> **WHAT THE TASK REQUIRES**: From the data below, return only the lines from the one with "muchachada que solamente" through the one with "dát vtipné, věnovat", exact and inclusive, with pictures left out.

> **THE RECORDS**:
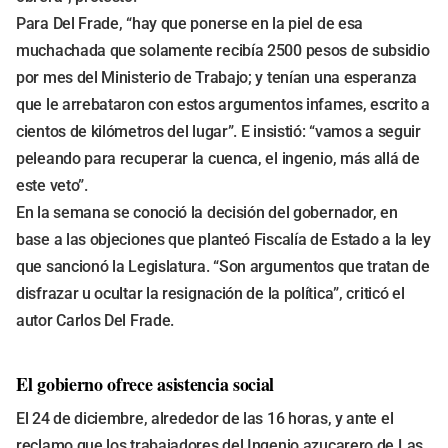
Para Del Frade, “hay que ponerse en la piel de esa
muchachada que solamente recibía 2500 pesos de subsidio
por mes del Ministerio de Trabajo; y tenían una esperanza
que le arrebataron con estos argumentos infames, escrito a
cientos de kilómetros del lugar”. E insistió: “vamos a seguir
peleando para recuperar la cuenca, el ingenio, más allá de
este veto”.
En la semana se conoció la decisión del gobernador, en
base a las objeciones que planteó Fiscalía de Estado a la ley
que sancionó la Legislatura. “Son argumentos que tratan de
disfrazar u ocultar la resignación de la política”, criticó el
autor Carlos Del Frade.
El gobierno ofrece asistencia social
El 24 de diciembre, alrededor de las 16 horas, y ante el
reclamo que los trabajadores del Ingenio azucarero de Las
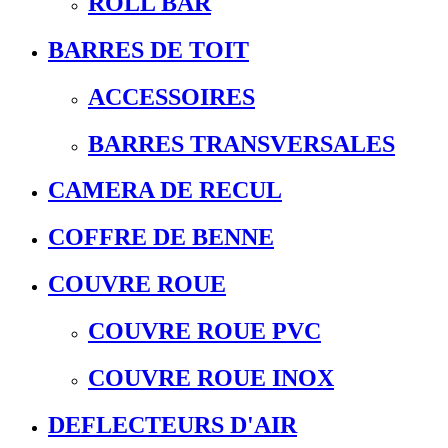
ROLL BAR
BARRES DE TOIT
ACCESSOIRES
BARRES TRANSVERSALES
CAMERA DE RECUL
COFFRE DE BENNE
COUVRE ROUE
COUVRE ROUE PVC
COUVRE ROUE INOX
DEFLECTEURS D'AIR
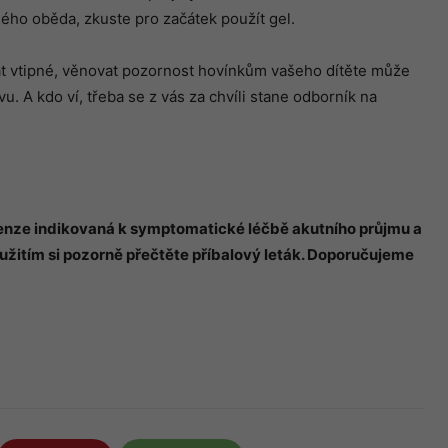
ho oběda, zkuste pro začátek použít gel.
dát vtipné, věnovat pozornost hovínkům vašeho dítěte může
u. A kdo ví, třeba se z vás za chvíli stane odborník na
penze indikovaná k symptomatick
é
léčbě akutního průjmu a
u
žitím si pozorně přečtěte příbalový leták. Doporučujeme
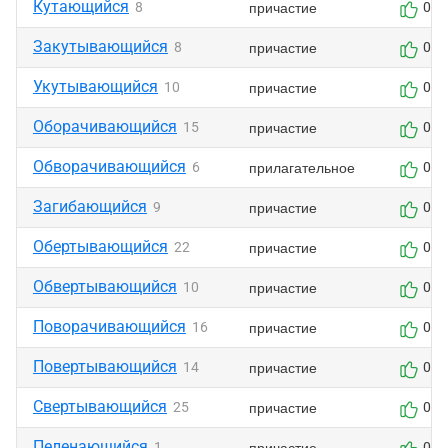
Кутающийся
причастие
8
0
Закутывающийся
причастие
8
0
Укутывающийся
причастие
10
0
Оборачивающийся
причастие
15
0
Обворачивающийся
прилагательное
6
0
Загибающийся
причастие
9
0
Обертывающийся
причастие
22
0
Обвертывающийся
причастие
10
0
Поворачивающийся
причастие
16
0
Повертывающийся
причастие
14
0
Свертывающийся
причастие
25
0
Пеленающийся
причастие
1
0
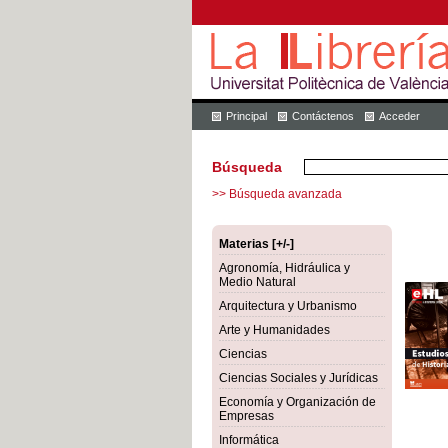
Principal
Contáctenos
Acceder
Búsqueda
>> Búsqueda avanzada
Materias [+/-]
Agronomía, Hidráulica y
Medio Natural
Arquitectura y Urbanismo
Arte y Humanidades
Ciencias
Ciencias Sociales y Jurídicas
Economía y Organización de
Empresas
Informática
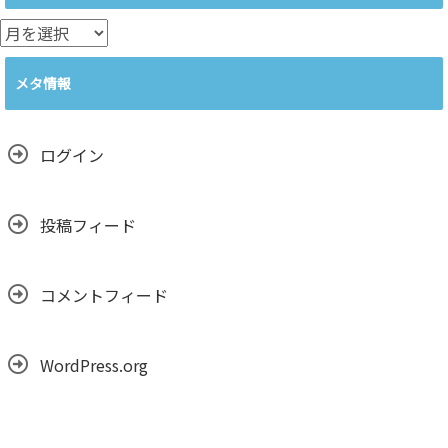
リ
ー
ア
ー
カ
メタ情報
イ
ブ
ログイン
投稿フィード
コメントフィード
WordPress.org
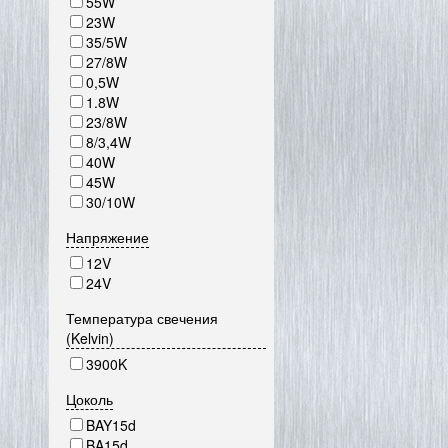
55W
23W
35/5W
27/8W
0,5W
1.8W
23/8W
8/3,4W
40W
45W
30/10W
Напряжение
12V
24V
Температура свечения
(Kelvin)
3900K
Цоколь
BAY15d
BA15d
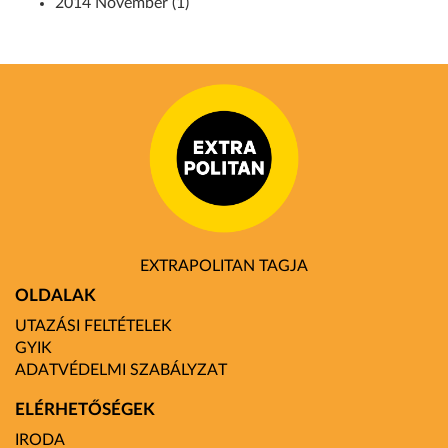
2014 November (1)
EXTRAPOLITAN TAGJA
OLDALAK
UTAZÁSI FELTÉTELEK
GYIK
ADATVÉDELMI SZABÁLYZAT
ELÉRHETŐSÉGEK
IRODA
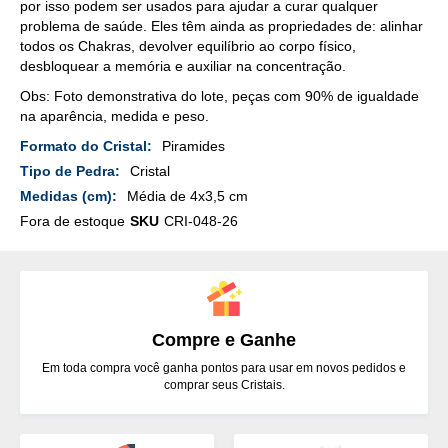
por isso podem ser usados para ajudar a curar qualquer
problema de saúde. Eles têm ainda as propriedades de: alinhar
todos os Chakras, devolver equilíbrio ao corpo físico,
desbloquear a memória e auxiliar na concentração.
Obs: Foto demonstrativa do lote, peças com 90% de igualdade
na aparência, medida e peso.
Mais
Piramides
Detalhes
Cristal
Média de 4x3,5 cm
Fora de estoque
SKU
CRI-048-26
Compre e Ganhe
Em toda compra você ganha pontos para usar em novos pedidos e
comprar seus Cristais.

> **SOLUTION TO THIS PROBLEM**:
muchachada que solamente recibía 2500 pesos de subsidio
por mes del Ministerio de Trabajo; y tenían una esperanza
que le arrebataron con estos argumentos infames, escrito a
cientos de kilómetros del lugar”. E insistió: “vamos a seguir
peleando para recuperar la cuenca, el ingenio, más allá de
este veto”.
En la semana se conoció la decisión del gobernador, en
base a las objeciones que planteó Fiscalía de Estado a la ley
que sancionó la Legislatura. “Son argumentos que tratan de
disfrazar u ocultar la resignación de la política”, criticó el
autor Carlos Del Frade.
El gobierno ofrece asistencia social
El 24 de diciembre, alrededor de las 16 horas, y ante el
reclamo que los trabajadores del Ingenio azucarero de Las
ROLL BAR
BARRES DE TOIT
ACCESSOIRES
BARRES TRANSVERSALES
CAMERA DE RECUL
COFFRE DE BENNE
COUVRE ROUE
COUVRE ROUE PVC
COUVRE ROUE INOX
DEFLECTEURS D'AIR
ho oběda, zkuste pro začátek použít gel.
dát vtipné, věnovat pozornost hovínkům vašeho dítěte může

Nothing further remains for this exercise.